(RECORDS TO USE Opens)

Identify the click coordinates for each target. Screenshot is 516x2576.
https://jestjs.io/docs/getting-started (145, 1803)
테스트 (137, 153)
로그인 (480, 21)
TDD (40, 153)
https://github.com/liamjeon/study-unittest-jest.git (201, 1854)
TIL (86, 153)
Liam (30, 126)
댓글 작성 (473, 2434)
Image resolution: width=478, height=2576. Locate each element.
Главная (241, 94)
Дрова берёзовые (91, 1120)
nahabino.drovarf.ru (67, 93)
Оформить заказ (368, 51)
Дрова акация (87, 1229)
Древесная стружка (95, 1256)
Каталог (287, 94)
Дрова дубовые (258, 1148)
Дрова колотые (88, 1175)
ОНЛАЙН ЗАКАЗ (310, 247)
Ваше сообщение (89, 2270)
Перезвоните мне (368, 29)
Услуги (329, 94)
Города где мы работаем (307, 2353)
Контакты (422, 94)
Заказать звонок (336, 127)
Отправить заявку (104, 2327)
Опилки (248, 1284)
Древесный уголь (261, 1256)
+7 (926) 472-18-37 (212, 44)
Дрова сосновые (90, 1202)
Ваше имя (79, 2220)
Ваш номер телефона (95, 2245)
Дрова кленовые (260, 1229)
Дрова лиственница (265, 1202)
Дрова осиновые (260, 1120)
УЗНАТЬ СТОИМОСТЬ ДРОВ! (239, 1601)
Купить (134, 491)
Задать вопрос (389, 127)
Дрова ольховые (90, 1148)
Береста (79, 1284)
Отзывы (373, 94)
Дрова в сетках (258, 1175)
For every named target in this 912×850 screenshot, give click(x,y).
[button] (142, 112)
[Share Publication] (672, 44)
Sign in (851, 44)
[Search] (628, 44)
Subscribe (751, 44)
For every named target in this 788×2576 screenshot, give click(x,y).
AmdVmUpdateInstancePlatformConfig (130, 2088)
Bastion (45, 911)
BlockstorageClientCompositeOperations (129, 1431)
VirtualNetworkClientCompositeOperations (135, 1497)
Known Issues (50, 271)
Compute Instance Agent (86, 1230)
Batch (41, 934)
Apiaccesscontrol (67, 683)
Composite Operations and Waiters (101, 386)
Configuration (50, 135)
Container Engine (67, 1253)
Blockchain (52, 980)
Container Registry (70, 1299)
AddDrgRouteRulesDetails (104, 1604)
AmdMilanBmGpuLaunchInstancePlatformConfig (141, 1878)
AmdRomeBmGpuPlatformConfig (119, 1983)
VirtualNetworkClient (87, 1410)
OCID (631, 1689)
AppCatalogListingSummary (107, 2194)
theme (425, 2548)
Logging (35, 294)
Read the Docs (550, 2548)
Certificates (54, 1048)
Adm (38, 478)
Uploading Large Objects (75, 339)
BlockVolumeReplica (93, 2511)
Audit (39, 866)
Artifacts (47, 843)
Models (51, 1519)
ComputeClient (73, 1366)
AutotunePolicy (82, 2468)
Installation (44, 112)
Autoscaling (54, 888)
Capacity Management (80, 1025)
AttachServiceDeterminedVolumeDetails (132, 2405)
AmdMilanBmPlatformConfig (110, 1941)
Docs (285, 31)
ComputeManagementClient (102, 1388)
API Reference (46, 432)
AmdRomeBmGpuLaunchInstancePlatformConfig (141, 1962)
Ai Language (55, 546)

(RECORDS TO USE Closes)

> _EXERCISE PROMPT_: Your job is to retype all of the material exactly.

> _TASK RESPONSE_:
Identify the click coordinates for each target. Screenshot is 516x2576.
https://jestjs.io/docs/getting-started (145, 1803)
테스트 (137, 153)
로그인 (480, 21)
TDD (40, 153)
https://github.com/liamjeon/study-unittest-jest.git (201, 1854)
TIL (86, 153)
Liam (30, 126)
댓글 작성 (473, 2434)
Image resolution: width=478, height=2576. Locate each element.
Главная (241, 94)
Дрова берёзовые (91, 1120)
nahabino.drovarf.ru (67, 93)
Оформить заказ (368, 51)
Дрова акация (87, 1229)
Древесная стружка (95, 1256)
Каталог (287, 94)
Дрова дубовые (258, 1148)
Дрова колотые (88, 1175)
ОНЛАЙН ЗАКАЗ (310, 247)
Ваше сообщение (89, 2270)
Перезвоните мне (368, 29)
Услуги (329, 94)
Города где мы работаем (307, 2353)
Контакты (422, 94)
Заказать звонок (336, 127)
Отправить заявку (104, 2327)
Опилки (248, 1284)
Древесный уголь (261, 1256)
+7 (926) 472-18-37 (212, 44)
Дрова сосновые (90, 1202)
Ваше имя (79, 2220)
Ваш номер телефона (95, 2245)
Дрова кленовые (260, 1229)
Дрова лиственница (265, 1202)
Дрова осиновые (260, 1120)
УЗНАТЬ СТОИМОСТЬ ДРОВ! (239, 1601)
Купить (134, 491)
Задать вопрос (389, 127)
Дрова ольховые (90, 1148)
Береста (79, 1284)
Отзывы (373, 94)
Дрова в сетках (258, 1175)
For every named target in this 912×850 screenshot, give click(x,y).
[button] (142, 112)
[Share Publication] (672, 44)
Sign in (851, 44)
[Search] (628, 44)
Subscribe (751, 44)
For every named target in this 788×2576 screenshot, give click(x,y).
AmdVmUpdateInstancePlatformConfig (130, 2088)
Bastion (45, 911)
BlockstorageClientCompositeOperations (129, 1431)
VirtualNetworkClientCompositeOperations (135, 1497)
Known Issues (50, 271)
Compute Instance Agent (86, 1230)
Batch (41, 934)
Apiaccesscontrol (67, 683)
Composite Operations and Waiters (101, 386)
Configuration (50, 135)
Container Engine (67, 1253)
Blockchain (52, 980)
Container Registry (70, 1299)
AddDrgRouteRulesDetails (104, 1604)
AmdMilanBmGpuLaunchInstancePlatformConfig (141, 1878)
AmdRomeBmGpuPlatformConfig (119, 1983)
VirtualNetworkClient (87, 1410)
OCID (631, 1689)
AppCatalogListingSummary (107, 2194)
theme (425, 2548)
Logging (35, 294)
Read the Docs (550, 2548)
Certificates (54, 1048)
Adm (38, 478)
Uploading Large Objects (75, 339)
BlockVolumeReplica (93, 2511)
Audit (39, 866)
Artifacts (47, 843)
Models (51, 1519)
ComputeClient (73, 1366)
AutotunePolicy (82, 2468)
Installation (44, 112)
Autoscaling (54, 888)
Capacity Management (80, 1025)
AttachServiceDeterminedVolumeDetails (132, 2405)
AmdMilanBmPlatformConfig (110, 1941)
Docs (285, 31)
ComputeManagementClient (102, 1388)
API Reference (46, 432)
AmdRomeBmGpuLaunchInstancePlatformConfig (141, 1962)
Ai Language (55, 546)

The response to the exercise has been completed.